Bitcoin slumps as cryptocurrency sheds record gains
Bitcoin fell as much as 14 per cent today, shedding most of the volatile cryptocurrency’s gains over the last year.
The digital asset has surged so far this year as it begins to gain mainstream acceptance as an investment and as a form of payment.
But it dropped as much as 15 per cent to $51,541 today as a recent sell-off gathered pace.
The cryptocurrency recovered some losses and after 5pm it was trading at $55,832. However, this is still more than $10,000 below the record highs it hit on Wednesday.
Rival currency Ether, which is linked to the ethereum blockchain network, dropped 10 per cent.
A blackout in China’s Xinjiang region, which reportedly powers a lot of Bitcoin mining, was blamed for the sellout by crypto website Coinmarketcap.
Some analysts pointed to a sharp drop in the so-called hash rate due to the outage.

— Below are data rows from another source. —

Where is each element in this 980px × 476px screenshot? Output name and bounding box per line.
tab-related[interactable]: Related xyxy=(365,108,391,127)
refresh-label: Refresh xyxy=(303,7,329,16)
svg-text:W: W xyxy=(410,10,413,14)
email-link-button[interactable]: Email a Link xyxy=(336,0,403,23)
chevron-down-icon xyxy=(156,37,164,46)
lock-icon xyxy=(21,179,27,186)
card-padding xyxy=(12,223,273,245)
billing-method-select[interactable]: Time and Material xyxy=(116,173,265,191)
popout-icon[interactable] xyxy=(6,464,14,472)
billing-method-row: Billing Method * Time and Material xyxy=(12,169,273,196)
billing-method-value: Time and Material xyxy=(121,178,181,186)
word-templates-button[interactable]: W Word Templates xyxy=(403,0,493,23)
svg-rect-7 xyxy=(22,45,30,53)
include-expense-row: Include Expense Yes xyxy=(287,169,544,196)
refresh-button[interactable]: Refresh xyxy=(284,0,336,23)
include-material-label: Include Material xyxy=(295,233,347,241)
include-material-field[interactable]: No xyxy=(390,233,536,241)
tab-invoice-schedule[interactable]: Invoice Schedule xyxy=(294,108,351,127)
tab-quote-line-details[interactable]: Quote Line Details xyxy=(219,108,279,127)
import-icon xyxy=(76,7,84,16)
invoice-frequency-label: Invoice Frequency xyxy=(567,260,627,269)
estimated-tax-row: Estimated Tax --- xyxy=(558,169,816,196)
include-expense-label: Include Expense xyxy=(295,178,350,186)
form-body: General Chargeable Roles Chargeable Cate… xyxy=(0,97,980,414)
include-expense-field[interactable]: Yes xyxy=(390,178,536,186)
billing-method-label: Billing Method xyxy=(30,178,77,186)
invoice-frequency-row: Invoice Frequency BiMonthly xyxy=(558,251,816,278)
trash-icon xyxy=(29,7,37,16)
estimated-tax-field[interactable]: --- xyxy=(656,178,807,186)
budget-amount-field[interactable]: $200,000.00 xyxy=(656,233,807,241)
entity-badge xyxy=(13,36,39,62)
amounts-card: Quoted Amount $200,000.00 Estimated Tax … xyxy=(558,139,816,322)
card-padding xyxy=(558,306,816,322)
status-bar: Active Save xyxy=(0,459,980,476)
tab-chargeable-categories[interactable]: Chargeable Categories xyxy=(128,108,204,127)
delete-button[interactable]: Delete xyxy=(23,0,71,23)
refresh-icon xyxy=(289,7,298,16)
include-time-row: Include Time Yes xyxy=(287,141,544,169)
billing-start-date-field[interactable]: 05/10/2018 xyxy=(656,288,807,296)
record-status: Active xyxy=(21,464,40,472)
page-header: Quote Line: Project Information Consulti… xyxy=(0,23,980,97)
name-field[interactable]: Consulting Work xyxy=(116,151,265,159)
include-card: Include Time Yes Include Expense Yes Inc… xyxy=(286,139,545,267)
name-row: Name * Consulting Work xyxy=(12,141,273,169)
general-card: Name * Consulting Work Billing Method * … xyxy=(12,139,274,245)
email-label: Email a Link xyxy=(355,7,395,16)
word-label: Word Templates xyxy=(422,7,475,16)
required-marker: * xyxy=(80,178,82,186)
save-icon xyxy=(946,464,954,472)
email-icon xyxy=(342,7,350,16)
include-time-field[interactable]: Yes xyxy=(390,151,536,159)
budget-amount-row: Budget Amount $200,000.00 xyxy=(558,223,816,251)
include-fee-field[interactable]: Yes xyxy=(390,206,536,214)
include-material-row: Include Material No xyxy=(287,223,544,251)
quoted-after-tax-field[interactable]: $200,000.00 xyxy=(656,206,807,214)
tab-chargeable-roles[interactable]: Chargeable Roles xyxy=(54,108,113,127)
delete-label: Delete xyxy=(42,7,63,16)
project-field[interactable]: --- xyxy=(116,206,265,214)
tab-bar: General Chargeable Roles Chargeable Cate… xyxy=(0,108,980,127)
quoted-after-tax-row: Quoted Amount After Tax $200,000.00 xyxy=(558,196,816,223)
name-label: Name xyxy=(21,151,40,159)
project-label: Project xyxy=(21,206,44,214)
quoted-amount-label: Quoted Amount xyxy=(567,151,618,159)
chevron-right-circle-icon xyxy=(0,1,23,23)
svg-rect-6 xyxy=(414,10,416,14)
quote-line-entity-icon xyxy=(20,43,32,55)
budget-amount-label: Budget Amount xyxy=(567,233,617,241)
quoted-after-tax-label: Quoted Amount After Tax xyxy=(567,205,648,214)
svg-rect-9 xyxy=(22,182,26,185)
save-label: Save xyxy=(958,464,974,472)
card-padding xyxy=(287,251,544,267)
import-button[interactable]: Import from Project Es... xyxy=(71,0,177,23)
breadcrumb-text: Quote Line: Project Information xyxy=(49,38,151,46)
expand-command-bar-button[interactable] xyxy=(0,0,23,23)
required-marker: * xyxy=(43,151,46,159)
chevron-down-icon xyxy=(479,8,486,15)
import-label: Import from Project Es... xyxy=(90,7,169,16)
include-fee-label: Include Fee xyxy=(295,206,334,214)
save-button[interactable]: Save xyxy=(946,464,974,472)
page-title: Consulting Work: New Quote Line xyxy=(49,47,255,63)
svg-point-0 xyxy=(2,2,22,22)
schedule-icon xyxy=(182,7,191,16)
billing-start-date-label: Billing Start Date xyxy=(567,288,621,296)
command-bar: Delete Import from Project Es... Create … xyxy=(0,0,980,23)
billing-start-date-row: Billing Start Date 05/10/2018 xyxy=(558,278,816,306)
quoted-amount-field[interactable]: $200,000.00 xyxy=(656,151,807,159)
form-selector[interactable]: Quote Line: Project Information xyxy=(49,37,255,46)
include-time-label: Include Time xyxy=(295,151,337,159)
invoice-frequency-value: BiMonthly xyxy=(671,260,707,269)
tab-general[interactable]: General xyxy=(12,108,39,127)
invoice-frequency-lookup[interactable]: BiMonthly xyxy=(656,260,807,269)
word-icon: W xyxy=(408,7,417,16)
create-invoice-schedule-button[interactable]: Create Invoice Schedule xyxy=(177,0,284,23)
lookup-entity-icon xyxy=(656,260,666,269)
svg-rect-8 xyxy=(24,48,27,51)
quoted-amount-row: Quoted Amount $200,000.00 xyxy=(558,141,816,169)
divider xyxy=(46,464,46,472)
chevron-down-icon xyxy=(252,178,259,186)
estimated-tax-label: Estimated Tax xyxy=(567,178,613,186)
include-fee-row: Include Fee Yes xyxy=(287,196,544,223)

The hash rate refers to the volatility index that measures the processing capacity of the entire Bitcoin network and determines the power required by miners to produce new Bitcoins.
Luke Sully, chief executive of digital asset treasury specialist Ledgermatic, told Reuters that people “may have sold on the news of the power outage in China and not the impact it actually had on the network”.
“The power outage does expose a fundamental weakness; that although the Bitcoin network is decentralised the mining of it is not.”